武藤大臣政務官 もうなかったものと思っておりましたけれども。

 大変御見識の深い小川先生でございますので。

 行政評価の件については、先ほど大臣から、防衛省についてはお答えをさせていただいたとおりであります。

 全体的な話として、これは中間報告ということでございまして、総務省では、ことしの夏場ぐらいまでには地方分も含めてまとめさせていただいて、そしてまた、こういう大変大事な案件でございますので、引き続き注意深くこれからも考えていきたいと思っています。

 以上です。

小川委員 きょうは、不祥事、自己規律、風紀という観点から複数お尋ねをいたしましたが、それぞれ改めて襟を正し、国民の信頼にたえ得る業務に当たっていただくことをお願い申し上げまして、質問を終わりたいと思います。

 ありがとうございました。

北村委員長 次に、大串博志君。

大串(博)委員 お疲れさまです。民主党の大串博志でございます。

 きょうは、一般質疑、沖縄問題、基地問題等ということで時間をいただきましたので、早速質問に入らせていただきます。

 私も、きょう冒頭、先ほどの小川委員に続きまして、きょう沖縄県知事と総理との面会が一時半からになっているという報に、きのうの夜接しました。もちろん、第一感としては、私はよかったな、知事が五カ月間求めていらっしゃったことでもありますし、それが実現されて本当によかったなというふうに思います。

 どういうふうな会談の内容だったか、後でもしっかり私たちも検証していきたいというふうに思っておりますけれども、その経緯、先ほど大臣の方から、菅官房長官が沖縄県知事と会われた、そのときにも、総理にも会いたいという御要望もあり、これが今般実現したというような経緯に関する説明がございました。

 ためにする議論でもないし、意地悪に見るつもりもないんですけれども、五カ月間のうちになぜ今になっちゃったんだろうなという思いは、これまでのこの委員会審議の中のいろいろな思いを通じても、やはりあります。

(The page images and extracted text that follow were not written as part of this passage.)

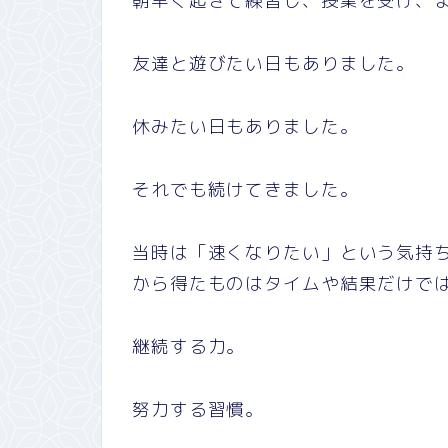
朝早く起きて練習し、授業を受け、
友達と遊びたい日もありました。
休みたい日もありました。
それでも続けてきました。
当時は「速くなりたい」という気持
から得たものはタイムや結果だけで
継続する力。
努力する習慣。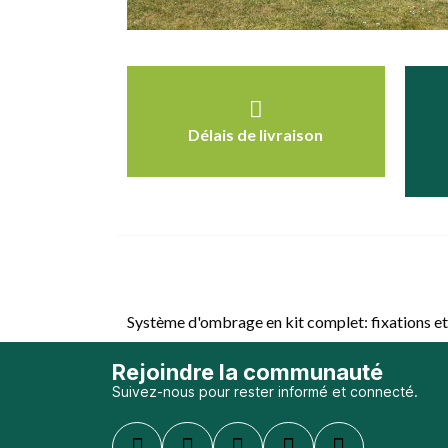
Délais de livraison
Système d'ombrage en kit complet: fixations et 
Rejoindre la communauté
Suivez-nous pour rester informé et connecté.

 そういう中で、非常に沖縄と国との間のテンションが高まっている。変に思いたくはないですけれども、総理が月末にアメリカに行かれる前に、知事と会ったということをきちんと示せるようにしておくための面会ではないかと見る向きもあります。そうならないように実質的な意味を持たせていくのが必要だとなおさら思いますけれども、やはりそういうふうな疑念の目すら持たれるような形に、今回、この遅い段階での面会となったこと、非常に私は遺憾だというふうに思うんですね。

 どういう経緯だったかというのを聞いても同じ答弁だと思いますけれども、しかし、今申し上げたような、まさか、きのう下地委員がこの場でも質問されましたけれども、アメリカに行って、ちゃんとやっているんだよということを説明するだけのために会われたということはないでしょうね。その辺の経緯ももう一回、大臣の思いも含めて御答弁ください。

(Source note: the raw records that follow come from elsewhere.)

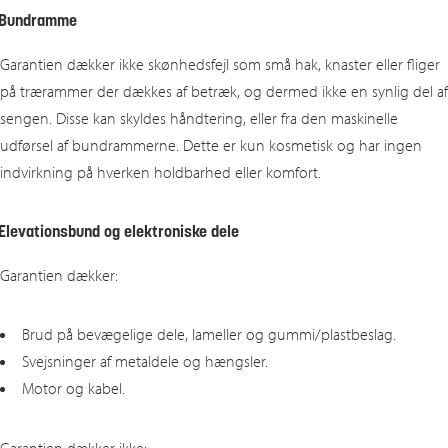
Bundramme
Garantien dækker ikke skønhedsfejl som små hak, knaster eller fliger
på trærammer der dækkes af betræk, og dermed ikke en synlig del af
sengen. Disse kan skyldes håndtering, eller fra den maskinelle
udførsel af bundrammerne. Dette er kun kosmetisk og har ingen
indvirkning på hverken holdbarhed eller komfort.
Elevationsbund og elektroniske dele
Garantien dækker:
Brud på bevægelige dele, lameller og gummi/plastbeslag.
Svejsninger af metaldele og hængsler.
Motor og kabel.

中谷国務大臣 アメリカに行くからお会いしたということは全く私はないと思っております。

 非常に、沖縄の問題は大変重要で、かつまた難しい問題でございますが、政府として全体として取り組んでおります。官房長官がその対応の取りまとめ役ということでございまして、官房長官が沖縄に出向いて会談をして、そして、その席上で、総理にもお会いしたいということを先方から申し入れがございましたので、調整をして、きょうお会いいただいたということになったということでございます。

大串(博)委員 これは非常に難しい問題です。私たちの政権のときにも、皆さん御案内のように、本当に苦労しました。

 であるがゆえに、やはり沖縄に寄り添った形をどうつくっていくのかというのを、きのう、下地委員も、何度も何度も閣僚の皆さんが足を運んでということもおっしゃいました。ああいう努力も必要なんじゃないかなと思いますので、ぜひ沖縄に寄り添う進め方を肝に銘じてしていただければなというふうに思います。

 さて、次の質問内容でございますけれども、アジアインフラ投資銀行を外務大臣にお尋ねさせていただきたいと思います。

 これは、三月の当委員会のときにも、私、取り上げさせていただきました。まだ当時は、三月末の、いわゆる創設メンバーに入りますかと中国から問いかけを受けている、それが各国に問いかけが行われている状況下での質問でありました。そのときには既に、私自身非常に、ドイツ、イギリスなどが参加表明をしていたものですから、一体どうなっているんだろうという危機感も覚えながら問うたわけでございましたけれども、最近見ると、相当案件が進んでいるようにも見えます。

 現状を外務大臣から御説明いただきたいと思います。

岸田国務大臣 AIIBをめぐる状況ですが、まず、中国政府によれば、現在のAIIB設立協定交渉への参加国数は五十七カ国とされています。今後、本年六月までに協定の交渉、署名を行い、本年末までに協定を発効させ、そして業務を開始することを目指している、このように承知をしております。

 そして、現状、我が国の対応ですが、これにつきましては、これまでも明らかにしてきたとおり、AIIBにつきましては、ガバナンスの確立、あるいは債務の持続可能性、こういった点において慎重な見きわめが必要であるという立場、これは変わっておりません。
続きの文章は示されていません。